## [Exercise objective]
All lines from the one with "city’s youth, who are constantly pushing" through the last line of the data below should be copied exactly; please add nothing.

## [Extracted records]
== Segment start ==
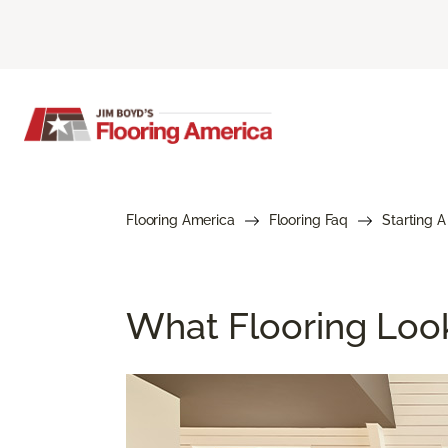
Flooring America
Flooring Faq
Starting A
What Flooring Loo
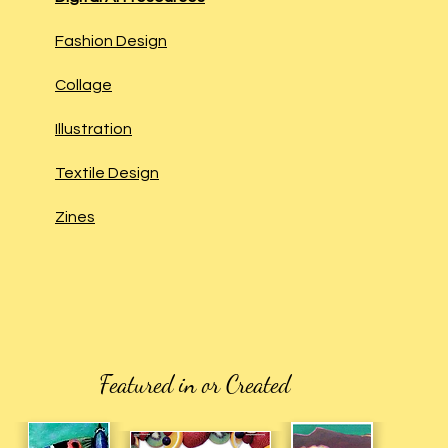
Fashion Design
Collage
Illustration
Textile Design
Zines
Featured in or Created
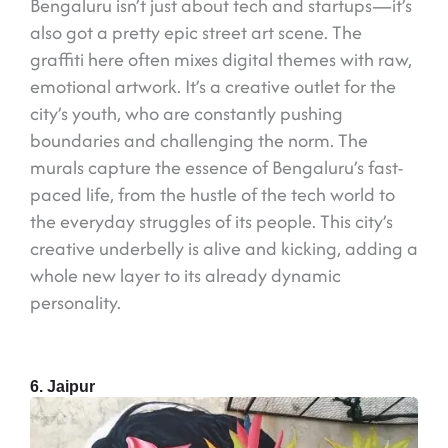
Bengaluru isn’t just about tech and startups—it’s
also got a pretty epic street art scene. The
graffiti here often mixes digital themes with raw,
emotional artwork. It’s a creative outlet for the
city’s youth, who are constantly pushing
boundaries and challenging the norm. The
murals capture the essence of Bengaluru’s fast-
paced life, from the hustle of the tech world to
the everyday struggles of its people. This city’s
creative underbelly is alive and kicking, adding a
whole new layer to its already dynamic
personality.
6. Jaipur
== Segment end ==
## [Output for this exercise]
city’s youth, who are constantly pushing
boundaries and challenging the norm. The
murals capture the essence of Bengaluru’s fast-
paced life, from the hustle of the tech world to
the everyday struggles of its people. This city’s
creative underbelly is alive and kicking, adding a
whole new layer to its already dynamic
personality.
6. Jaipur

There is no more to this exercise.